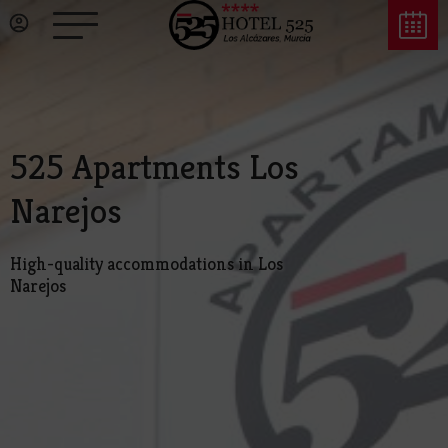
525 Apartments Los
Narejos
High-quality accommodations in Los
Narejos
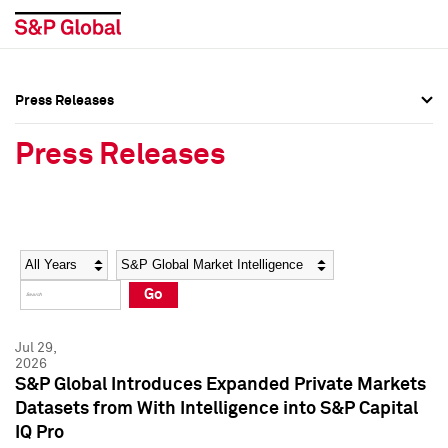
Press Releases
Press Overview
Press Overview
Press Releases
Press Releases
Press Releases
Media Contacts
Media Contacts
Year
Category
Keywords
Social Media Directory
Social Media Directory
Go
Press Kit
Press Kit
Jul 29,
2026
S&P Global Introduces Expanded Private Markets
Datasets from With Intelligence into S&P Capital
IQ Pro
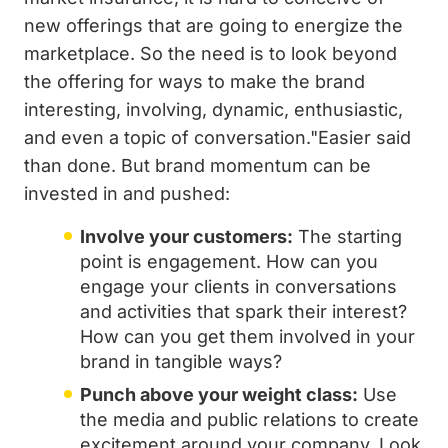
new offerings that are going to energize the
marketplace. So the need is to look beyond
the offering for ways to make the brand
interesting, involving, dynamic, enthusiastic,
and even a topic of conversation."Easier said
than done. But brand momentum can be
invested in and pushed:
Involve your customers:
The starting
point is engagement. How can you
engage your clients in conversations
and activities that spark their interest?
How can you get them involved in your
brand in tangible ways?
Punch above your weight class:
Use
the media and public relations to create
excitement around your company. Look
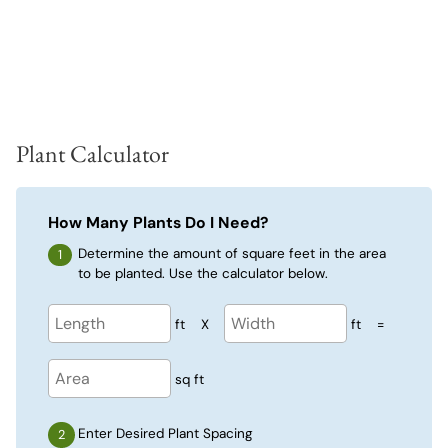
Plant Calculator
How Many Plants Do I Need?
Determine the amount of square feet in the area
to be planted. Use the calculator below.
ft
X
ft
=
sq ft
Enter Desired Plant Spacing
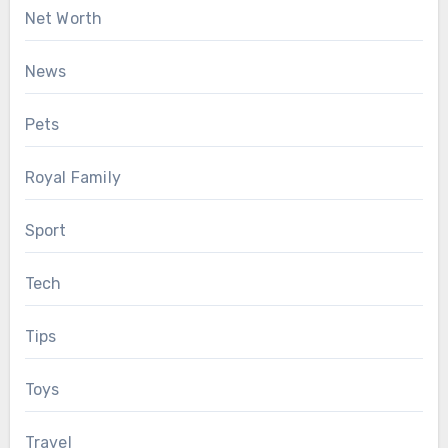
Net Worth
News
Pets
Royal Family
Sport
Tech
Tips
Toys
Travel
────
What the task asks
Whenever a line in the data holds "your", copy that line.

Task output
Involve your customers:
engage your clients in conversations
How can you get them involved in your
Punch above your weight class:
excitement around your company. Look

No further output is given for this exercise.